◆ Exercise goal
The answer consists of one number: how many lines of the data below include the string "Câncer".

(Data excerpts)
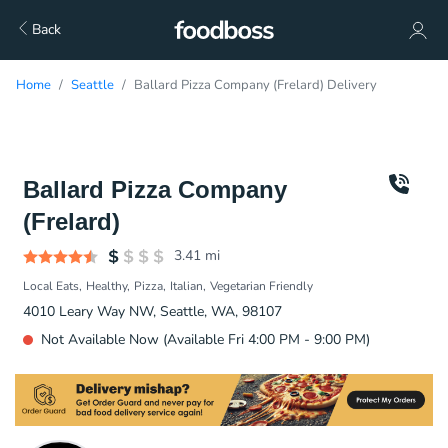
Back
Home
Seattle
Ballard Pizza Company (Frelard) Delivery
Ballard Pizza Company
(Frelard)
3.41
mi
Local Eats
Healthy
Pizza
Italian
Vegetarian Friendly
4010 Leary Way NW, Seattle, WA, 98107
Not Available Now (Available Fri 4:00 PM - 9:00 PM)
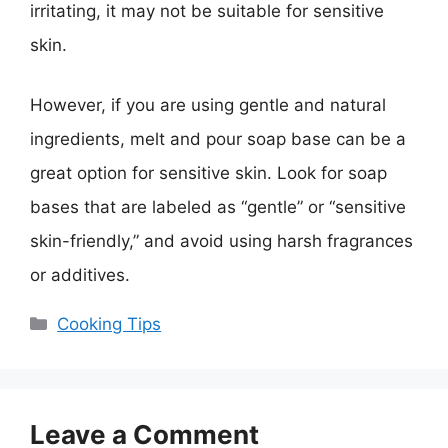
irritating, it may not be suitable for sensitive
skin.
However, if you are using gentle and natural
ingredients, melt and pour soap base can be a
great option for sensitive skin. Look for soap
bases that are labeled as “gentle” or “sensitive
skin-friendly,” and avoid using harsh fragrances
or additives.
Categories
Cooking Tips
Leave a Comment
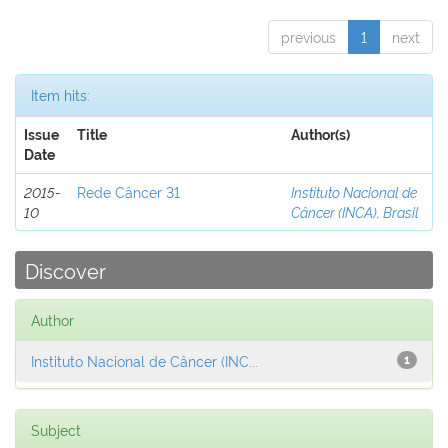
previous
1
next
Item hits:
Issue
Title
Author(s)
Date
2015-
Rede Câncer 31
Instituto Nacional de
10
Câncer (INCA), Brasil
Discover
Author
Instituto Nacional de Câncer (INC...
1
Subject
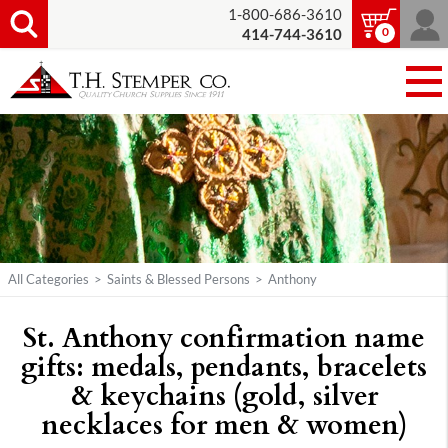
1-800-686-3610
0
414-744-3610
All Categories
>
Saints & Blessed Persons
>
Anthony
St. Anthony confirmation name
gifts: medals, pendants, bracelets
& keychains (gold, silver
necklaces for men & women)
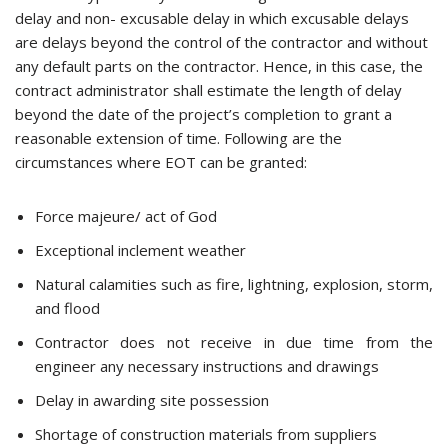
delay and non- excusable delay in which excusable delays
are delays beyond the control of the contractor and without
any default parts on the contractor. Hence, in this case, the
contract administrator shall estimate the length of delay
beyond the date of the project’s completion to grant a
reasonable extension of time. Following are the
circumstances where EOT can be granted:
Force majeure/ act of God
Exceptional inclement weather
Natural calamities such as fire, lightning, explosion, storm,
and flood
Contractor does not receive in due time from the
engineer any necessary instructions and drawings
Delay in awarding site possession
Shortage of construction materials from suppliers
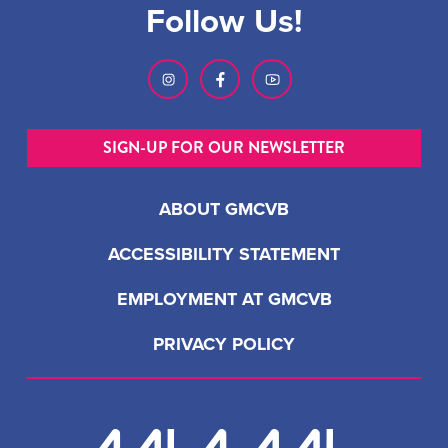
Follow Us!
SIGN-UP FOR OUR NEWSLETTER
ABOUT GMCVB
ACCESSIBILITY STATEMENT
EMPLOYMENT AT GMCVB
PRIVACY POLICY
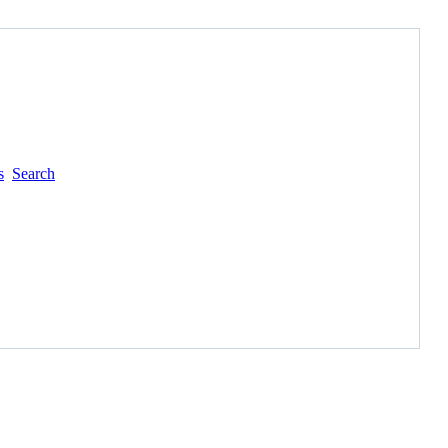
s
Search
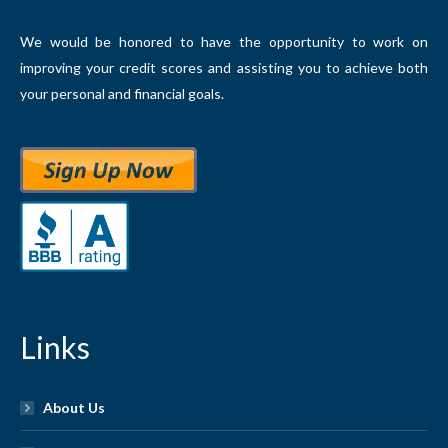
We would be honored to have the opportunity to work on
improving your credit scores and assisting you to achieve both
your personal and financial goals.
Links
About Us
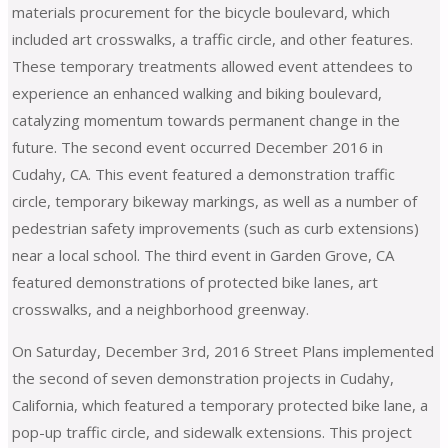
materials procurement for the bicycle boulevard, which
included art crosswalks, a traffic circle, and other features.
These temporary treatments allowed event attendees to
experience an enhanced walking and biking boulevard,
catalyzing momentum towards permanent change in the
future. The second event occurred December 2016 in
Cudahy, CA. This event featured a demonstration traffic
circle, temporary bikeway markings, as well as a number of
pedestrian safety improvements (such as curb extensions)
near a local school. The third event in Garden Grove, CA
featured demonstrations of protected bike lanes, art
crosswalks, and a neighborhood greenway.
On Saturday, December 3rd, 2016 Street Plans implemented
the second of seven demonstration projects in Cudahy,
California, which featured a temporary protected bike lane, a
pop-up traffic circle, and sidewalk extensions. This project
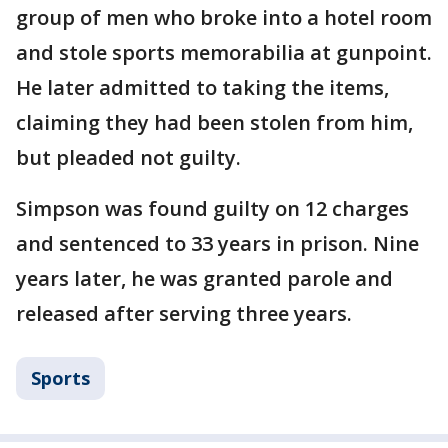
group of men who broke into a hotel room
and stole sports memorabilia at gunpoint.
He later admitted to taking the items,
claiming they had been stolen from him,
but pleaded not guilty.
Simpson was found guilty on 12 charges
and sentenced to 33 years in prison. Nine
years later, he was granted parole and
released after serving three years.
Sports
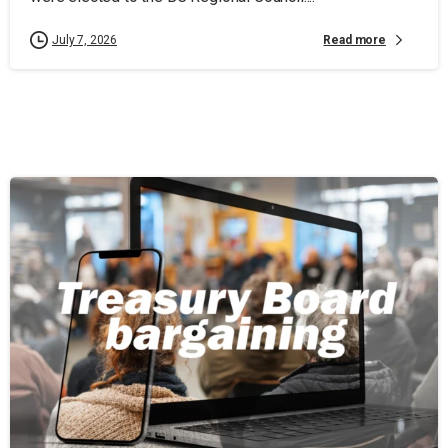
Read more
July 7, 2026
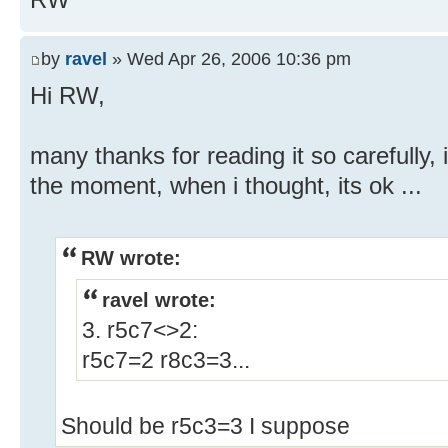
by
ravel
» Wed Apr 26, 2006 10:36 pm
Hi RW,
many thanks for reading it so carefully, i
the moment, when i thought, its ok ...
RW wrote:
ravel wrote:
3. r5c7<>2:
r5c7=2 r8c3=3...
Should be r5c3=3 I suppose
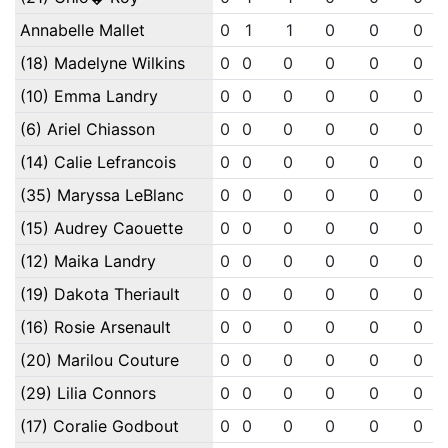
Annabelle Mallet
0
1
1
0
0
0
(18) Madelyne Wilkins
0
0
0
0
0
0
(10) Emma Landry
0
0
0
0
0
0
(6) Ariel Chiasson
0
0
0
0
0
0
(14) Calie Lefrancois
0
0
0
0
0
0
(35) Maryssa LeBlanc
0
0
0
0
0
0
(15) Audrey Caouette
0
0
0
0
0
0
(12) Maika Landry
0
0
0
0
0
0
(19) Dakota Theriault
0
0
0
0
0
0
(16) Rosie Arsenault
0
0
0
0
0
0
(20) Marilou Couture
0
0
0
0
0
0
(29) Lilia Connors
0
0
0
0
0
0
(17) Coralie Godbout
0
0
0
0
0
0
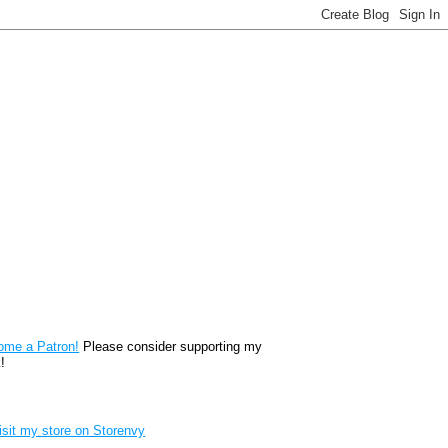
reon
ome a Patron!
Please consider supporting my
!
renvy Store badge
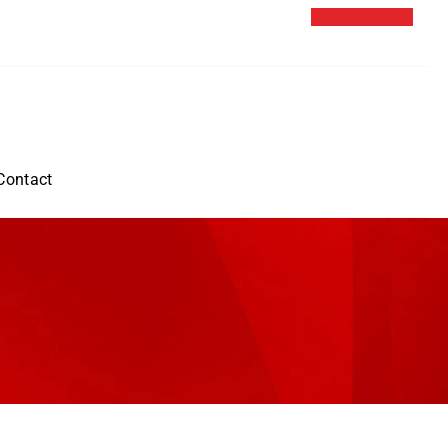
Contact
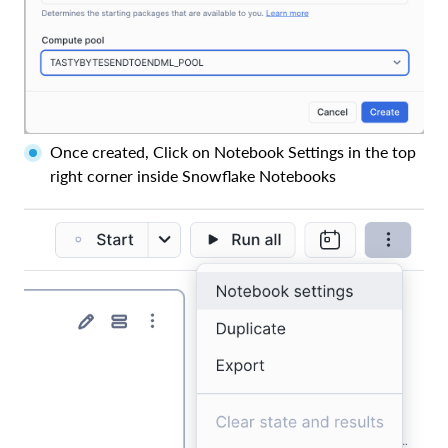
Once created, Click on Notebook Settings in the top
right corner inside Snowflake Notebooks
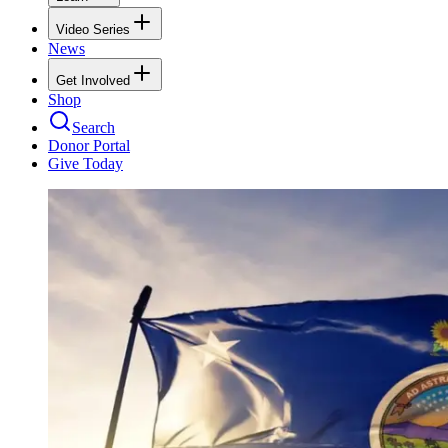
Video Series
News
Get Involved
Shop
Search
Donor Portal
Give Today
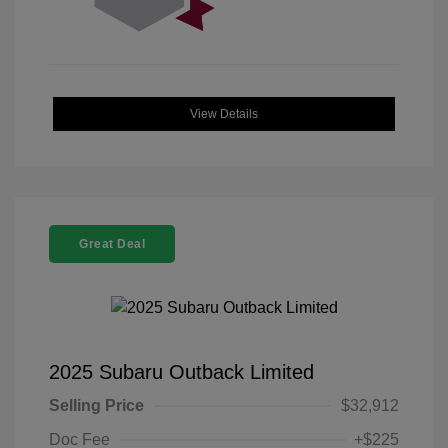
View Details
Great Deal
2025 Subaru Outback Limited
Selling Price
$32,912
Doc Fee
+$225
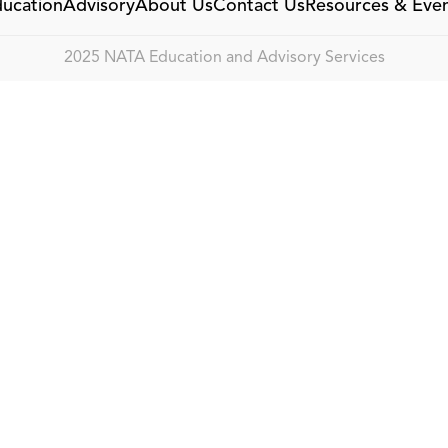
ucation
Advisory
About Us
Contact Us
Resources & Eve
2025 NATA Education and Advisory Services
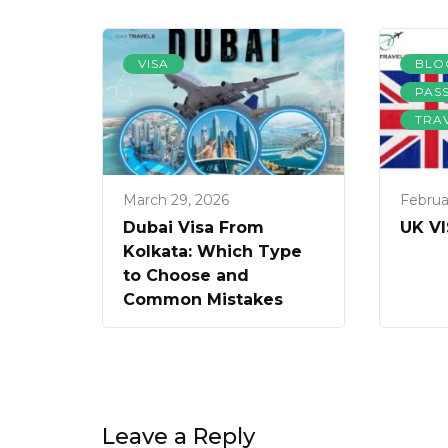
VISA
BLO
PAS
TRA
March 29, 2026
Februa
Dubai Visa From
UK V
Kolkata: Which Type
to Choose and
Common Mistakes
Leave a Reply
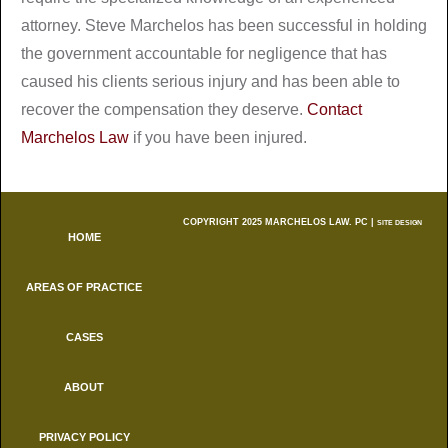
attorney. Steve Marchelos has been successful in holding
the government accountable for negligence that has
caused his clients serious injury and has been able to
recover the compensation they deserve.
Contact
Marchelos Law
if you have been injured.
COPYRIGHT 2025 MARCHELOS LAW. PC |
SITE DESIGN
HOME
AREAS OF PRACTICE
CASES
ABOUT
PRIVACY POLICY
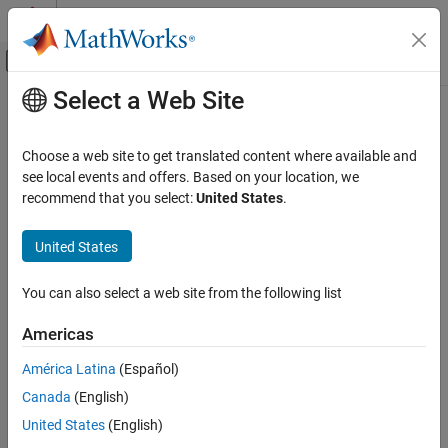
Skip to content
MATLAB Help Center
Off-Canvas Navigation Menu Toggle
Select a Web Site
Main Content
Documentation Home
db_0110: Block parameters
Simulink
Choose a web site to get translated content where available and
Modeling
Guideline Publication
see local events and offers. Based on your location, we
Modeling Guidelines
recommend that you select:
United States
.
®
Control Algorithm Modeling Guidelines - Using MATLAB
,
MAB Modeling Guidelines
®
®
Simulink
, and Stateflow
Simulink
United States
Version 6.0
db_0110: Block parameters
You can also select a web site from the following list
ON THIS PAGE
Sub ID Recommendations
Americas
Guideline Publication
NA-MAAB — a
Sub ID Recommendations
América Latina
(Español)
MATLAB Versions
Canada
(English)
JMAAB — a
Rule
United States
(English)
Rationale
MATLAB
Versions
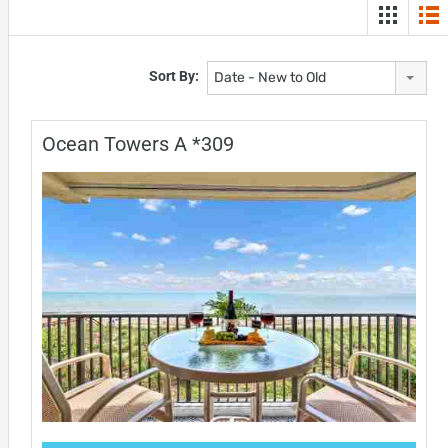
Sort By:
Date - New to Old
Ocean Towers A *309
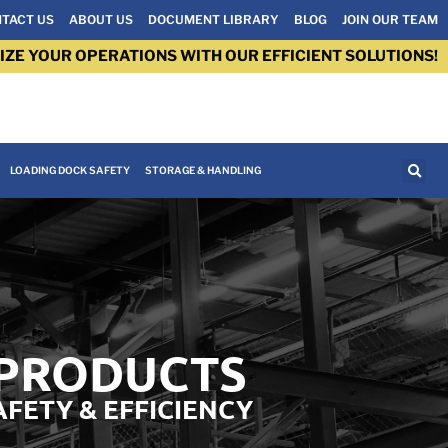
TACT US
ABOUT US
DOCUMENT LIBRARY
BLOG
JOIN OUR TEAM
IZE YOUR OPERATIONS WITH OUR EFFICIENT SOLUTIONS!
LOADING DOCK SAFETY
STORAGE & HANDLING
 PRODUCTS
AFETY & EFFICIENCY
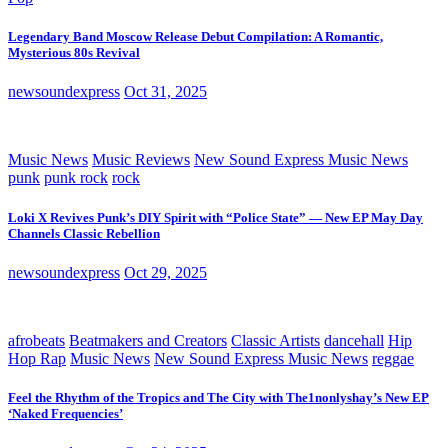
Legendary Band Moscow Release Debut Compilation: A Romantic,
Mysterious 80s Revival
newsoundexpress
Oct 31, 2025
Music News
Music Reviews
New Sound Express Music News
punk
punk rock
rock
Loki X Revives Punk’s DIY Spirit with “Police State” — New EP May Day
Channels Classic Rebellion
newsoundexpress
Oct 29, 2025
afrobeats
Beatmakers and Creators
Classic Artists
dancehall
Hip
Hop Rap
Music News
New Sound Express Music News
reggae
Feel the Rhythm of the Tropics and The City with The1nonlyshay’s New EP
‘Naked Frequencies’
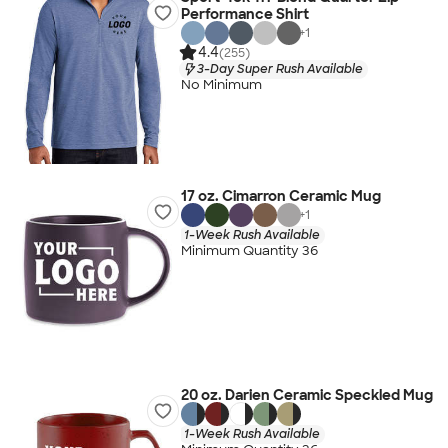
Performance Shirt
+
1
4.4
(255)
3-Day Super Rush Available
No Minimum
17 oz. Cimarron Ceramic Mug
+
1
1-Week Rush Available
Minimum Quantity 36
20 oz. Darien Ceramic Speckled Mug
1-Week Rush Available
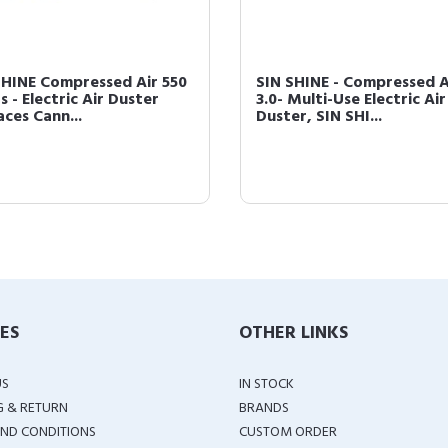
SHINE Compressed Air 550
SIN SHINE - Compressed A
 - Electric Air Duster
3.0- Multi-Use Electric Air
aces Cann...
Duster, SIN SHI...
IES
OTHER LINKS
US
IN STOCK
G & RETURN
BRANDS
ND CONDITIONS
CUSTOM ORDER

◆ Result
3